En tiempos pretéritos, los reyes y las reinas acudían a lugares semejantes para bendecir a los enfermos, los tullidos, los marginados y los condenados, pero, en la actualidad, los únicos que hacían algo parecido en Estados Unidos eran personas como el Ex Deportista y la Actriz Rubia, que estaban obligadas a «poner su granito de arena».

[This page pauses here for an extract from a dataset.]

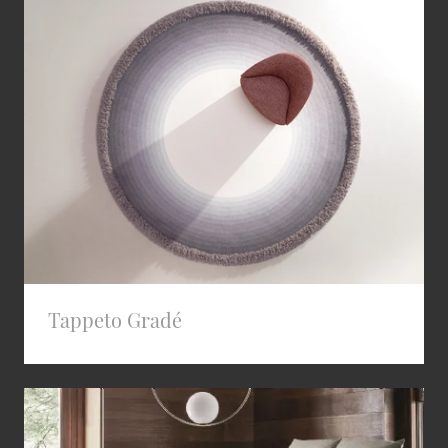
Tappeto Gradé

Pero no permitas que la prensa te asedie, advirtió el Ex Deportista.

No, claro que no, respondió la Actriz Rubia.

Unas cuantas personalidades de Hollywood se habían ofrecido a ir. Entre ellas estaba la Actriz Rubia, a pesar de que por entonces había caído en descrédito por haber incumplido el contrato que tenía con La Productora. Había pedido que la llevaran a la Casa de Expósitos de Los Ángeles, situada en El Centro Avenue, «Donde pasé una temporada. De la cual guardo muchos recuerdos».

Casi todos eran buenos recuerdos, desde luego.

La Actriz Rubia creía en los buenos recuerdos. Era huérfana de padre («Mucha gente lo es») y sí, su madre la había abandonado —«Fue durante la Gran Depresión. ¡Mucha gente resultó afectada!»—, pero en el orfanato la habían tratado bien. No se sentía resentida por haber sido una huérfana en el País de la Abundancia. «Eh, por lo menos sobreviví. En algunas culturas crueles, como la china, ahogan a las niñas igual que a gatitos.»